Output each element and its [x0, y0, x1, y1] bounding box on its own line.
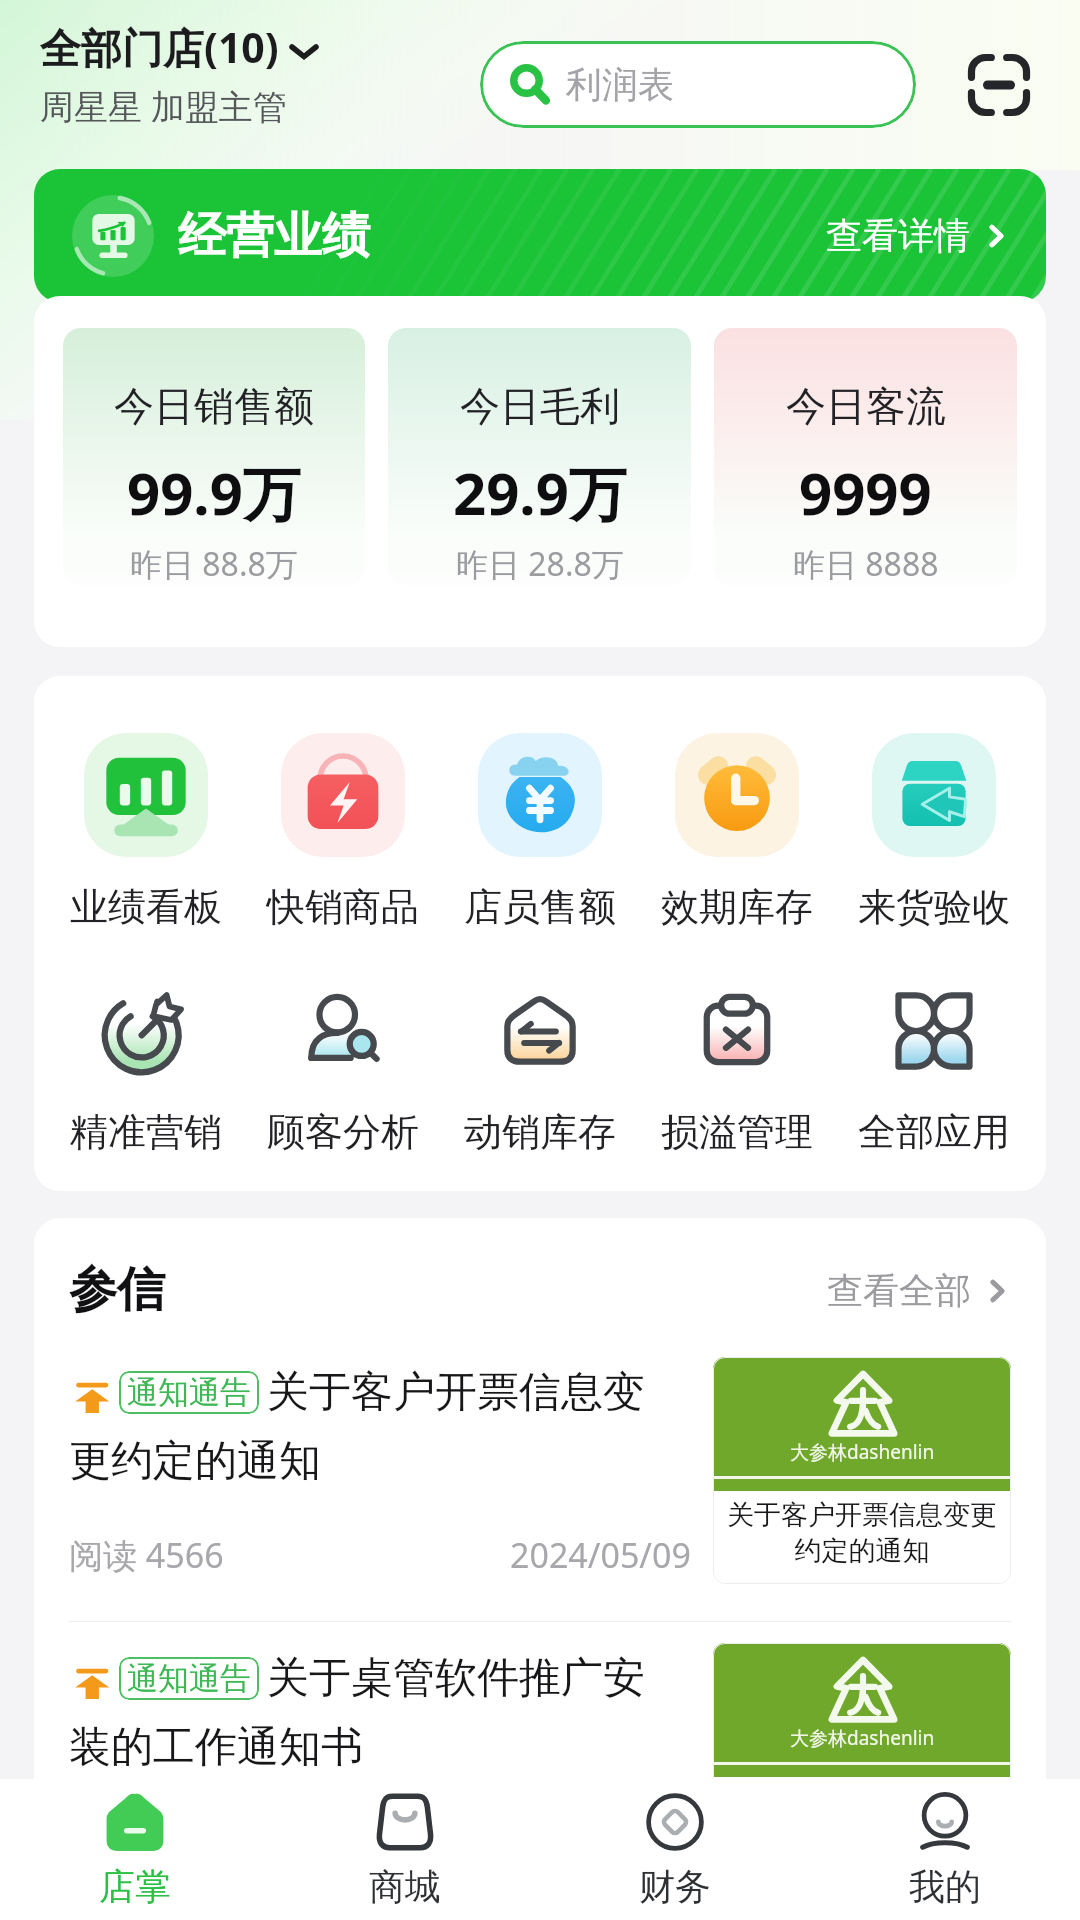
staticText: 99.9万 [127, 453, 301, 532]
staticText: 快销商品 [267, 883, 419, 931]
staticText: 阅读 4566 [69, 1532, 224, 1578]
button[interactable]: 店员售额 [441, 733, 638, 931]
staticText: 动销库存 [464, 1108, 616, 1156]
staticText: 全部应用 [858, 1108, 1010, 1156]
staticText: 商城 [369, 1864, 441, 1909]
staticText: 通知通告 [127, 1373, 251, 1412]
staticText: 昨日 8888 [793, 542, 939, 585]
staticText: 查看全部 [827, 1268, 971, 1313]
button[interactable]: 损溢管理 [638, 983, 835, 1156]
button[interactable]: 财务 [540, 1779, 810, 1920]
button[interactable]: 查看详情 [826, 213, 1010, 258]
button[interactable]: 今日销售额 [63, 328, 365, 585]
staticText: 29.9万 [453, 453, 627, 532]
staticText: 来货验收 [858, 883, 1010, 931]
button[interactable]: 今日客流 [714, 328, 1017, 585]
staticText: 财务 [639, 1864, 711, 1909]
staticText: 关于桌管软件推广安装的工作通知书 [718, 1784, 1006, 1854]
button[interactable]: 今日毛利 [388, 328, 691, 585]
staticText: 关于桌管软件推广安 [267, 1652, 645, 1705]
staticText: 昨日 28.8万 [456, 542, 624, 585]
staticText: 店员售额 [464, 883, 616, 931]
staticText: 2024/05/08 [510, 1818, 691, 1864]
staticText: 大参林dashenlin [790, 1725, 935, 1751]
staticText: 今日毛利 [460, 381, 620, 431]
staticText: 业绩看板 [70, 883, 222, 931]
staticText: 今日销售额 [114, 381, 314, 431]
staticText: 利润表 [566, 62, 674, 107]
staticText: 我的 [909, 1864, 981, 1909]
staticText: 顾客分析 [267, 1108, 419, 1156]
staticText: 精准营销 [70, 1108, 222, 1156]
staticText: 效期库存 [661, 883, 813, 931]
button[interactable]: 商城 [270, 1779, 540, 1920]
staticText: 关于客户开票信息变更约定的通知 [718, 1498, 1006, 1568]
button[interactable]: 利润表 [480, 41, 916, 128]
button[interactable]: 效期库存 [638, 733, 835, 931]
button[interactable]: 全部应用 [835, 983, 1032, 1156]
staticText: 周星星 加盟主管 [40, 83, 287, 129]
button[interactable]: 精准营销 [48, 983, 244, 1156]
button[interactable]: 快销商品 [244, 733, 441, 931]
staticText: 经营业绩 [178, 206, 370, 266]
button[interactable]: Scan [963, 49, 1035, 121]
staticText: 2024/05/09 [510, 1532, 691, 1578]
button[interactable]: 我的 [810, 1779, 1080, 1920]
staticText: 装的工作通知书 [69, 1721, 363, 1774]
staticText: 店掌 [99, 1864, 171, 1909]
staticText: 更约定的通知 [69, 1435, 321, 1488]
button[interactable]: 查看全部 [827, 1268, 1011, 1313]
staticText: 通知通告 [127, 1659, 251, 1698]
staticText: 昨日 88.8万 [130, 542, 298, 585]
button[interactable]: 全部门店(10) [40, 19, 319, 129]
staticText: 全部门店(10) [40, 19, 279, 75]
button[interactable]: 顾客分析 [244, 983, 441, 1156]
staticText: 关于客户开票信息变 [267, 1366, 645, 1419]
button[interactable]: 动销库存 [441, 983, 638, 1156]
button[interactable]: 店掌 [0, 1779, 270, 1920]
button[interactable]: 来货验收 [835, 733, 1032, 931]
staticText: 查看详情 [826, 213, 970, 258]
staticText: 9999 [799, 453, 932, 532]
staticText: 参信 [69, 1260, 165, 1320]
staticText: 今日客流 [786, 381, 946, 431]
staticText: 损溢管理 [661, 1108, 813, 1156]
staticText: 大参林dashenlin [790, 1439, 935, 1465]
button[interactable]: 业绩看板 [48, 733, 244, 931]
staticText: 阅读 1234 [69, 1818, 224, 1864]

########################################

Problem details -
Using the material, count every line where the word "大参林dashenlin" appears and give only the number.

Result -
2